(WHAT IS REQUIRED): Look through the entries below for the line with "Privacy Policy" and the line with "Política de envíos y devoluciones de 4iiii", then give again exactly those two lines and all lines between them, minus the pictures.
= = = =
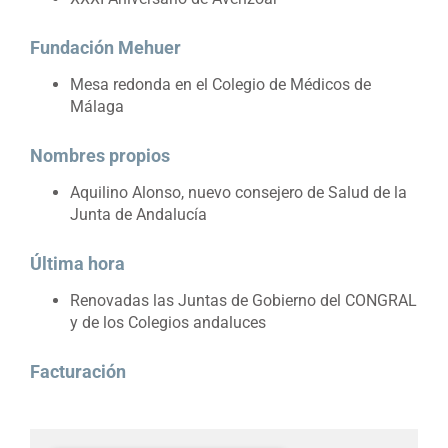
Fundación Mehuer
Mesa redonda en el Colegio de Médicos de
Málaga
Nombres propios
Aquilino Alonso, nuevo consejero de Salud de la
Junta de Andalucía
Última hora
Renovadas las Juntas de Gobierno del CONGRAL
y de los Colegios andaluces
Facturación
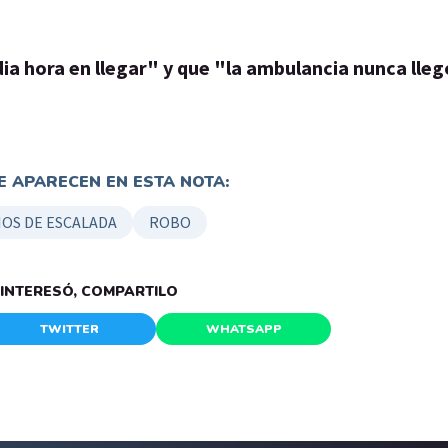
ia hora en llegar" y que "la ambulancia nunca lleg
 APARECEN EN ESTA NOTA:
OS DE ESCALADA
ROBO
E INTERESÓ, COMPARTILO
TWITTER
WHATSAPP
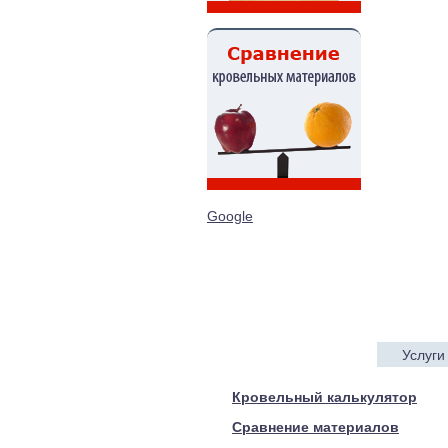
Google
Услуги
© 2005—2017 ARTEN
Кровельный калькулятор
Сравнение материалов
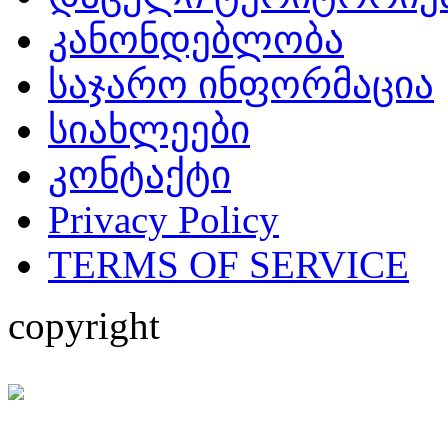
კანონდებლობა
საჯარო ინფორმაცია
სიახლეები
კონტაქტი
Privacy Policy
TERMS OF SERVICE
copyright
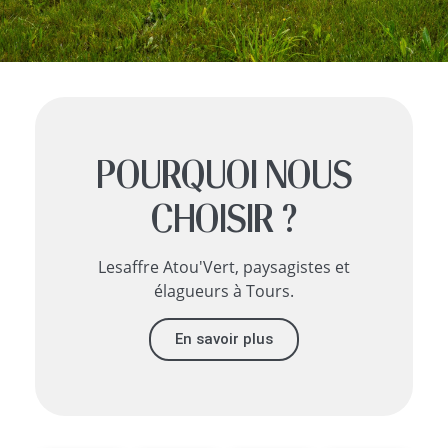
POURQUOI NOUS
CHOISIR ?
Lesaffre Atou'Vert, paysagistes et
élagueurs à Tours.
En savoir plus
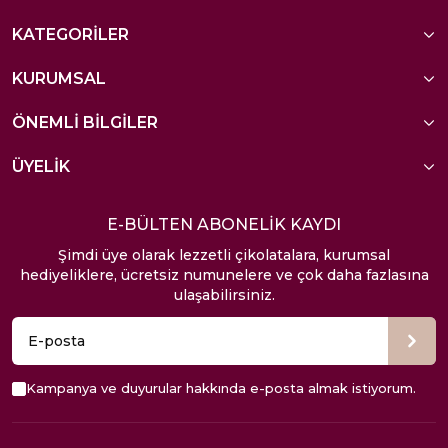
KATEGORİLER
KURUMSAL
ÖNEMLİ BİLGİLER
ÜYELİK
E-BÜLTEN ABONELİK KAYDI
Şimdi üye olarak lezzetli çikolatalara, kurumsal
hediyeliklere, ücretsiz numunelere ve çok daha fazlasına
ulaşabilirsiniz.
Kampanya ve duyurular hakkında e-posta almak istiyorum.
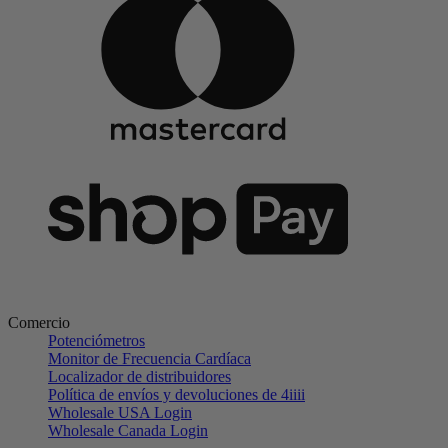
Comercio
Potenciómetros
Monitor de Frecuencia Cardíaca
Localizador de distribuidores
Política de envíos y devoluciones de 4iiii
Wholesale USA Login
Wholesale Canada Login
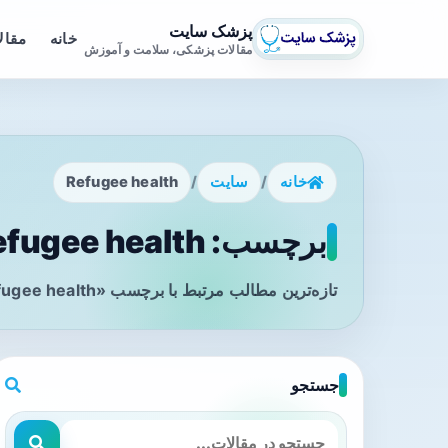
پزشک سایت
خانه
مقال
مقالات پزشکی، سلامت و آموزش
خانه
/
سایت
/
Refugee health
برچسب: Refugee health - صفحه 1
تازه‌ترین مطالب مرتبط با برچسب «Refugee health» را در این صفحه مشاهده می‌کنید.
جستجو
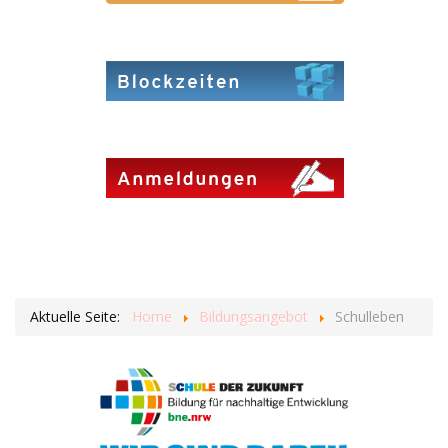
Aktuelle Seite:
Home
Bildungsangebot
Schulleben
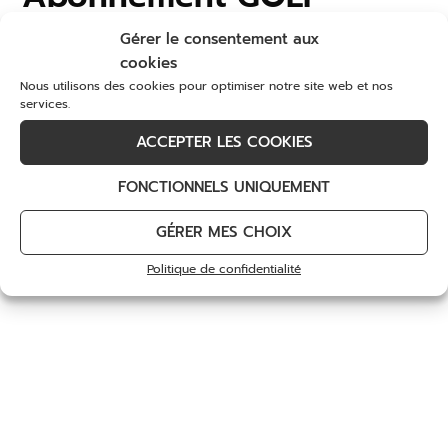
À l’occasion de son 40
e
anniversaire, bénéficiez
Gérer le consentement aux
de tarifs privilégiés sur votre 1
er
abonnement
cookies
pour découvrir ou redécouvrir notre golf et tous
Nous utilisons des cookies pour optimiser notre site web et nos
ses services.
services.
ACCEPTER LES COOKIES
DÉCOUVREZ
FONCTIONNELS UNIQUEMENT
GÉRER MES CHOIX
Recevez nos offres et actualités
Politique de confidentialité
Email
*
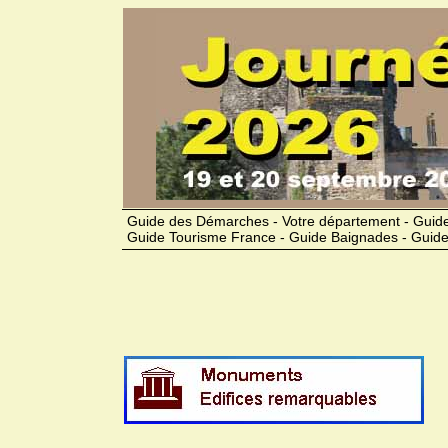
Guide des Démarches - Votre département - Guide
Guide Tourisme France - Guide Baignades - Guide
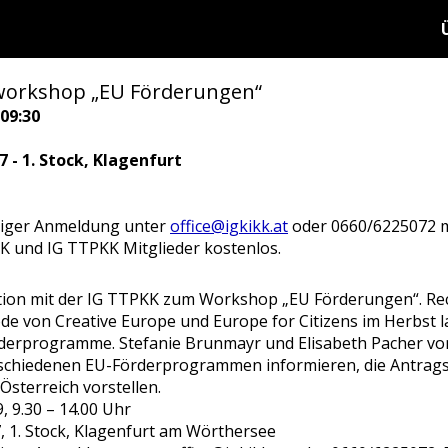
 workshop „EU Förderungen“
09:30
 - 1. Stock, Klagenfurt
riger Anmeldung unter
office@igkikk.at
oder 0660/6225072 m
KK und IG TTPKK Mitglieder kostenlos.
ation mit der IG TTPKK zum Workshop „EU Förderungen“. Rech
iode von Creative Europe und Europe for Citizens im Herbst 
erprogramme. Stefanie Brunmayr und Elisabeth Pacher vo
rschiedenen EU-Förderprogrammen informieren, die Antra
Österreich vorstellen.
, 9.30 – 14.00 Uhr
 1. Stock, Klagenfurt am Wörthersee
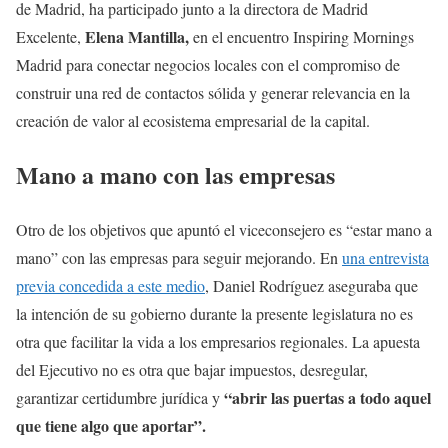
de Madrid, ha participado junto a la directora de Madrid
Elena Mantilla,
Excelente,
en el encuentro Inspiring Mornings
Madrid para conectar negocios locales con el compromiso de
construir una red de contactos sólida y generar relevancia en la
creación de valor al ecosistema empresarial de la capital.
Mano a mano con las empresas
Otro de los objetivos que apuntó el viceconsejero es “estar mano a
mano” con las empresas para seguir mejorando. En
una entrevista
previa concedida a este medio
, Daniel Rodríguez aseguraba que
la intención de su gobierno durante la presente legislatura no es
otra que facilitar la vida a los empresarios regionales. La apuesta
del Ejecutivo no es otra que bajar impuestos, desregular,
“abrir las puertas a todo aquel
garantizar certidumbre jurídica y
que tiene algo que aportar”.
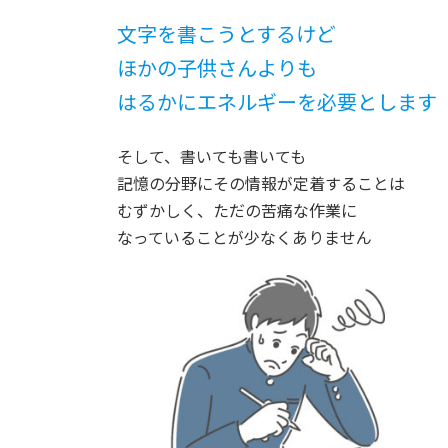
文字を書こうとするけど
ほかの子供さんよりも
はるかにエネルギーを必要とします
そして、書いても書いても
記憶の分野にその情報が定着することは
むずかしく、ただの苦痛な作業に
なっていることが少なくありません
= = = =
(RESPONSE TO THE EXERCISE):
Privacy Policy
TERMS OF SERVICE
copyright
POURQUOI NOUS
CHOISIR ?
Lesaffre Atou'Vert, paysagistes et
élagueurs à Tours.
En savoir plus
KATEGORİLER
KURUMSAL
ÖNEMLİ BİLGİLER
ÜYELİK
E-BÜLTEN ABONELİK KAYDI
Şimdi üye olarak lezzetli çikolatalara, kurumsal
hediyeliklere, ücretsiz numunelere ve çok daha fazlasına
ulaşabilirsiniz.
Kampanya ve duyurular hakkında e-posta almak istiyorum.
Comercio
Potenciómetros
Monitor de Frecuencia Cardíaca
Localizador de distribuidores
Política de envíos y devoluciones de 4iiii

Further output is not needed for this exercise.